富士山の「吉田口登山道」でもそうだったけれど、お山を神様として見ていた昔の登山では、山頂を制覇することだけでなく “道のり”に意味を見いだしていたことが、とっても良くわかる。 だからこそ、いちばん麓から登ることにも意味があったのだろう。 登山道のところどころから、富士山の姿が見えはじめ、目指す山頂は、もう近い。 切り立った巨大な岩壁があらわれた。大迫力の「屏風岩」は神々しくも美しくも見えた。かつて神様がよりつく神聖な磐座であったろう岩に、果敢に挑むロッククライマーたちの声がひびいていた。新しい時代の三ッ峠は、ロッククライミングの聖地としてもその名を大きく広めているのだ。 麓から信仰の道を辿ってきた後では、一瞬にして現代に引き戻されるような戸惑いもあったけれど、時代が変わり向きあい方が多様に変化しても、そこに山と人との変わらない絆があると思った。

ロッククライマーたちで賑わう屏風岩 ロッククライマーたちで賑わう屏風岩 三ッ峠山頂 三ッ峠山頂

手元にある北斎の赤富士と比べてみる。きっと、そうだ。噂は、きっと正しい。 山頂からは、南アルプスから御坂山地、八ヶ岳まで360℃の大パノラマが広がっているというのに目の前に浮かんでいるような圧倒的な存在感が、三ッ峠からの富士山だった。 地上の悩みごとなどすべて吹き飛ばしてくれそうな大きさである。 空胎上人は、やはりこの眺めのために三ッ峠への入山を決めたのだろうか。
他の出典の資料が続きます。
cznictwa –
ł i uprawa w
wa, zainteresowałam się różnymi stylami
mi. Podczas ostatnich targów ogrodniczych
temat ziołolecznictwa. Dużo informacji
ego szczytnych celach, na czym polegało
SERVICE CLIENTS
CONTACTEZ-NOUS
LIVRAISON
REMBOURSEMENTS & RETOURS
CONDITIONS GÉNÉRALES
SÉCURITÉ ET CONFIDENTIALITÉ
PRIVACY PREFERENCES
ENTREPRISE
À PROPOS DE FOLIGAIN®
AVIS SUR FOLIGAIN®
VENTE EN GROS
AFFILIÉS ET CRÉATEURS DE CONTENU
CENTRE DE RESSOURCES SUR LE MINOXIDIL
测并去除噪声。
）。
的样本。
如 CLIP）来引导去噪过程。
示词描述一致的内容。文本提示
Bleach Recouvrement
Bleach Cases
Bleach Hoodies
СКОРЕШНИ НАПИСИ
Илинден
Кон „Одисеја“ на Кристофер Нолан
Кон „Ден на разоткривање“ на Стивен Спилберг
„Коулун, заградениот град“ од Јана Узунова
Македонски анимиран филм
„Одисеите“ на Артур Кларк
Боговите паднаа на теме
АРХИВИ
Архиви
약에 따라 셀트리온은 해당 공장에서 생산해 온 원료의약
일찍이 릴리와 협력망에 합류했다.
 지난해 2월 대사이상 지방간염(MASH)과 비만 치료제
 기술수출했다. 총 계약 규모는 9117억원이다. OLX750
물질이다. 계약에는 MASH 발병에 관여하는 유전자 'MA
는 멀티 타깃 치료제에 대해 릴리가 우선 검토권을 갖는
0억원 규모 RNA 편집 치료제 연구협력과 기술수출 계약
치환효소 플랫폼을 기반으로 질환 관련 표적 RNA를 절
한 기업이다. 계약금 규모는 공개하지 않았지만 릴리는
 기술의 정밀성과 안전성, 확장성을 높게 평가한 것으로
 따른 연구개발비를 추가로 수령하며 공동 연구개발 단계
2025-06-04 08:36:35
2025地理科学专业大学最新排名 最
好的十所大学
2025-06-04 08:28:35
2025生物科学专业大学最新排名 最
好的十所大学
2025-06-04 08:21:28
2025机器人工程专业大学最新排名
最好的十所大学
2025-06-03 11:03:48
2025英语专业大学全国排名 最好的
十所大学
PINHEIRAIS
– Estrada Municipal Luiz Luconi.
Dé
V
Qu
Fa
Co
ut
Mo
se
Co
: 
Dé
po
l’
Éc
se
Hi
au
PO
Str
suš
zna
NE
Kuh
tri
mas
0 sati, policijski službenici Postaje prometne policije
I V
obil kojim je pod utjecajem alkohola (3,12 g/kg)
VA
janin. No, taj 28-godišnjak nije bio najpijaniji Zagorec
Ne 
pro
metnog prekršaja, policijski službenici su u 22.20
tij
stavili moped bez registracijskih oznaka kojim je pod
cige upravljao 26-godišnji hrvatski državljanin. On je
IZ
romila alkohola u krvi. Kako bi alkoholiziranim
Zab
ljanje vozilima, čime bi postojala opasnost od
出家する前の空胎上人は、ずいぶん苦労の多い人生だったと聞いたことがある。 まさに、凱風快晴!

快晴の富士山を望む

快晴の富士山を望む

かつては出逢いの道、今は発見の道 富士山へつながる「富士道」を歩く

西桂町を、古道「ふじ道」が通っている。その名の通り、富士山へ通じる道のこと。 江戸の日本橋を起点とする「甲州街道」を大月から分岐して、富士山の麓の吉田に至る道が、この「富士道」。途中、谷村往還、小沼(現在の三つ峠駅)を経由する。 昔は、この道をたくさんの人が歩いて富士山へ旅をした。そして街道の町や村はその宿場として賑わった。 往復で約1週間はかかる巡礼の旅が、当時の人たちにとって、どうやら苦行というばかりでなく多分にバカンス的要素もあったようなのだ。 巡礼者は、お気に入りのお酒を仕込んだヒョウタンを脇に吊るし、道中の風景や、旅人同士の出逢いも存分に楽しんでいたらしい。途中で偶然に言葉を交わした者同士が、結局富士山までの道づれになった、というような旅冥利につきるエピソードも多くあったという。 そんな歩く旅ならではの貴重な体験が、もしかしたら富士山への巡礼を余計に盛んにさせたのかもしれない。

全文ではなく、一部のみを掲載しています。